Possibly the most used cookware is cast iron. The capability to transfer and retain heat makes cast iron well suited for Mexican dishes. Mexican cooking traditionalist will also have a mortar and pestle which used to pulverize or grind herbs, spices and chile peppers. However, most people prefer the convenience and simplicity of a food processor.

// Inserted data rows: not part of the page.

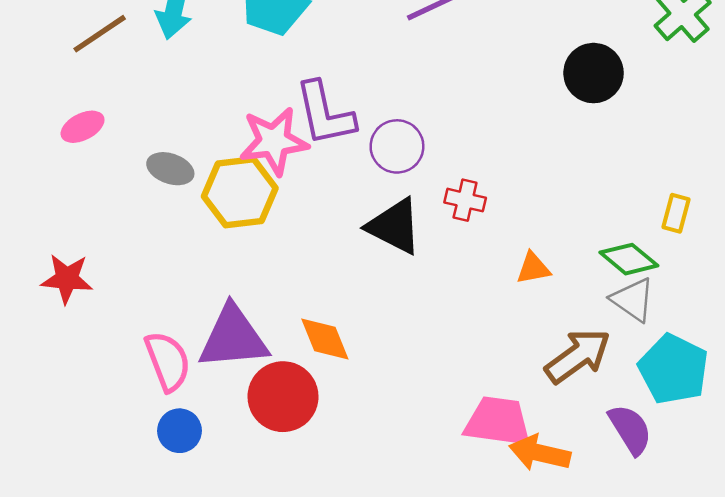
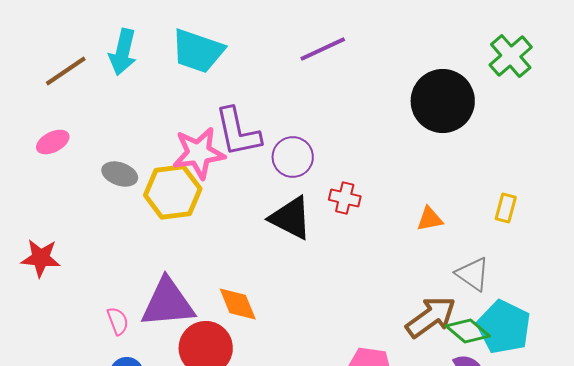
black circle: (594, 73) -> (443, 101), size x1.4
green diamond: (629, 259) -> (468, 331), moved
orange triangle: (533, 268) -> (430, 219), moved
pink semicircle: (168, 361) -> (118, 321), size x0.6

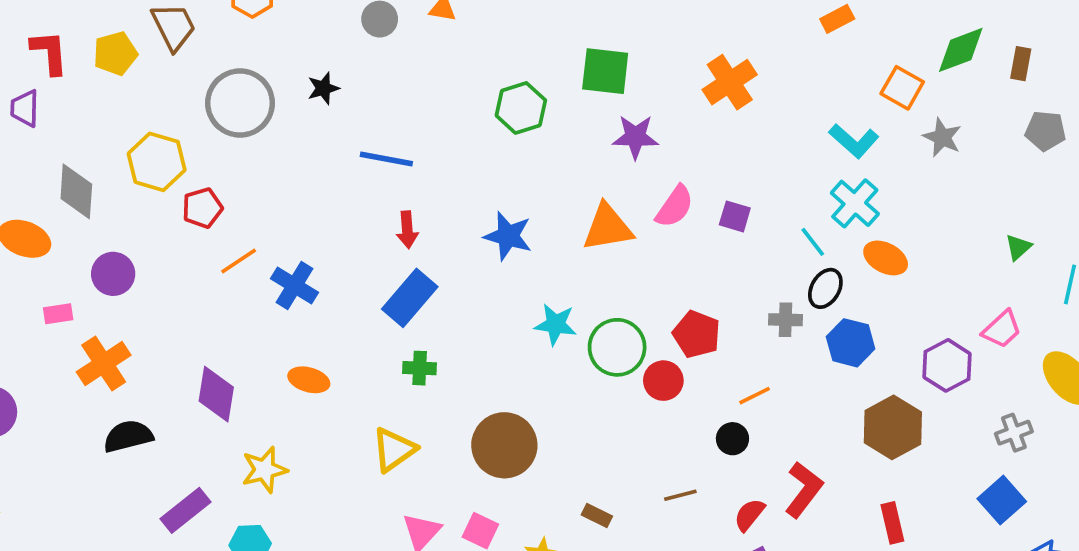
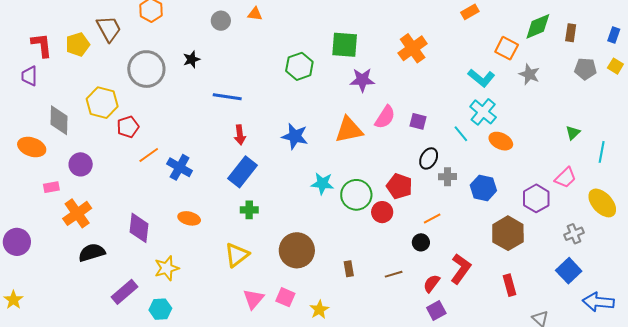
black ellipse: (825, 288) -> (429, 158), moved
brown rectangle: (597, 515) -> (349, 269), moved, turned 56

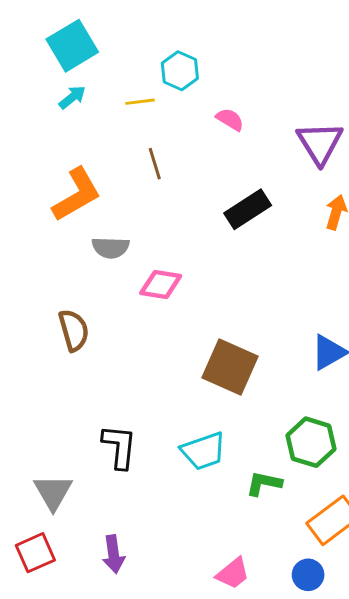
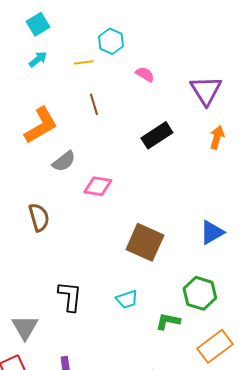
cyan square: (72, 46) -> (38, 24), size x0.7
gray semicircle: (111, 248) -> (64, 161), turned -40
cyan trapezoid: (203, 451) -> (127, 299), size x0.7

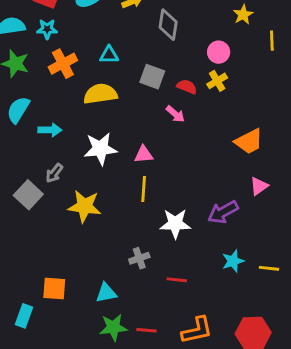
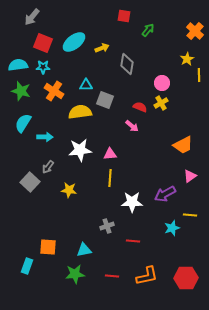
yellow star: (243, 15) -> (187, 59), moved
orange cross: (63, 64) -> (54, 91), turned -30
gray square: (152, 77) -> (105, 100), moved
yellow star: (85, 206) -> (69, 190), size x0.7
yellow line: (269, 268) -> (190, 215), moved
green star: (113, 327) -> (75, 274), moved

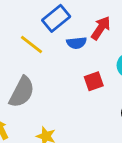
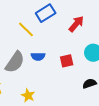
blue semicircle: (77, 43) -> (38, 57), moved

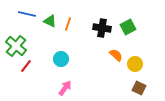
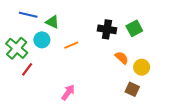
orange line: (68, 24) -> (71, 45), moved, turned 48
cyan circle: (61, 59) -> (42, 40), moved
brown square: (139, 88) -> (132, 89), moved

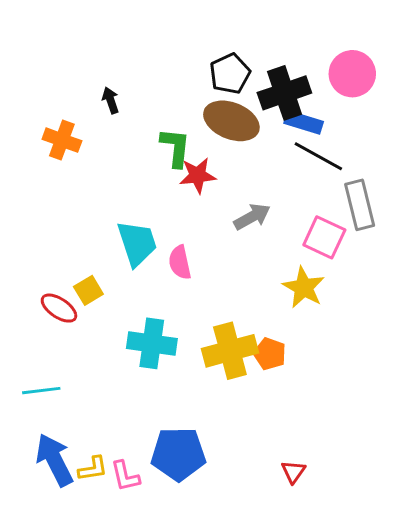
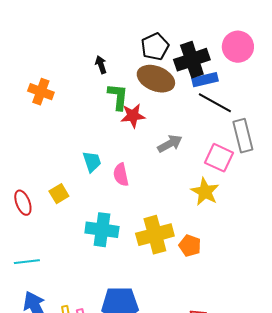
black arrow: (111, 100) -> (101, 65), moved
blue rectangle: (304, 122) -> (205, 80), turned -30
cyan trapezoid: (137, 243) -> (92, 162), size x0.7
red ellipse: (59, 308) -> (23, 203), moved, turned 35
orange pentagon: (270, 354) -> (190, 246), moved

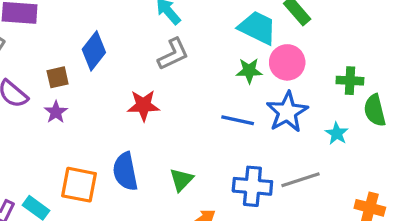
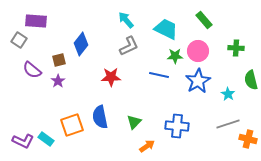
cyan trapezoid: (257, 28) -> (166, 29), moved
green cross: (350, 81) -> (236, 48), moved
blue line: (238, 120) -> (159, 75), moved
gray line: (300, 180) -> (228, 124), moved
orange square: (79, 185) -> (72, 125), turned -30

A steamer of some sort is also wanted for those interested in preparing Mexican cuisine. Everyone should try home made tamales at least once and although they can be made in boiling water, the time-honored method is in a steamer. Steamers come in several forms and prices, but an old fashioned Chinese bamboo steamer is cheap and works very well.

Frying techniques, grilling, boiling and baking are slightly different from cooking any other food. When frying, use a touch of oil to stop sticking and always pre-heat the oil and skillet. When boiling take care that the liquid does not boil complete away to avoid burning food. When baking or grilling, always pre-heat the oven and watch closely dishes with cheese to avoid burning. When steaming take care that the water in the bottom vessel does not boil away and use a fork to test the tenderness of vegetables sometimes.